Question

In a hydrogen spectrum if an electron moves from $ 7 $ to $ 1 $ orbit by transition in multi steps then find out the total number of lines in the spectrum.

Answer 1

Hint :We know that to solve this question we must recall the concepts of the Hydrogen spectrum. We should remember that the number of spectral lines of a particular series were the all possible transitions from a higher energy level to the energy level corresponding to that particular series.
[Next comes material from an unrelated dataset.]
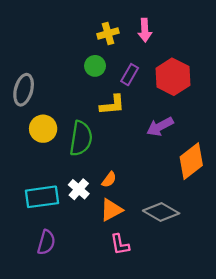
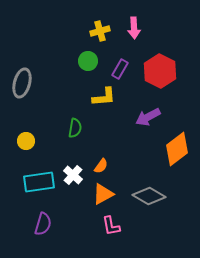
yellow circle: (43, 129) -> (26, 141), moved, size x0.7
green semicircle: (81, 138) -> (75, 128), size x0.6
Complete Step By Step Answer:
The wavelengths of emitted light depend on the energy difference between the two levels. In a pure sample of hydrogen gas, the emission spectrum looks like distinct lines of discrete wavelengths that are absolutely specific to the element hydrogen.
Some of these lines lie in the visible range of the electromagnetic spectrum, while others lie in the ultraviolet or infrared range. The series of visible lines in the hydrogen atom spectrum is called the Balmer series. This series of spectral emission lines occur when the electron transitions from a high-energy level to the lower energy level. Here we know that;
Lyman $ =\left( n7-1 \right)=7-1=6 $
Balmer $ =\left( n7-2 \right)=7-2=5 $
Paschen $ =\left( n7-3 \right)=7-3=4 $
Bracket $ =\left( n7-4 \right)=7-4=3 $
Pfund $ =\left( n7-5 \right)=7-5=2 $
Humphrey $ =\left( n7-6 \right)=7-6=1 $
Total $ =\text{ }21 $ , thus the total number of lines can be calculated as follows :
Therefore, the total number of lines $ 21. $

Note :
Remember that the other lines in the hydrogen spectrum. The Lyman series involves jumps to or from the ground state, the Paschen series to $ n=3 $ , the Brackett series to $ n=4 $ , and the Pfund series to $ n=5 $ . While the Lyman series is in the ultraviolet, Paschen, Brackett, Pfund, and Humphreys series are in the infrared region.